--- Work required ---
Filter the records, keeping every line that has the string "vanou".
.....
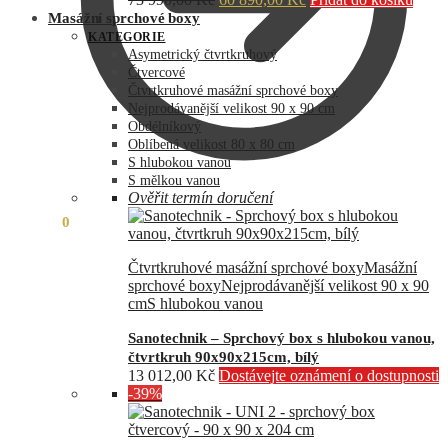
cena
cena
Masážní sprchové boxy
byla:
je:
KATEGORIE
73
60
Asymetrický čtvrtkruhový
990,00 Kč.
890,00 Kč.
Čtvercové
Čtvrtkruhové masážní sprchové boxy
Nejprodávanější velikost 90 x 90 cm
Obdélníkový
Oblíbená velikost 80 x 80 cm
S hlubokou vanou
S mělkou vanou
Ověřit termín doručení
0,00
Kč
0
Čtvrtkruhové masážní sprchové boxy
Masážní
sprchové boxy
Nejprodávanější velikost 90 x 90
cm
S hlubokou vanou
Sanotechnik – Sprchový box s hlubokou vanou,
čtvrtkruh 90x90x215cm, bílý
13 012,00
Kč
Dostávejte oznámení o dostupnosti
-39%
.....
--- Written answer ---
S hlubokou vanou
S mělkou vanou
S hlubokou vanou
Sanotechnik – Sprchový box s hlubokou vanou,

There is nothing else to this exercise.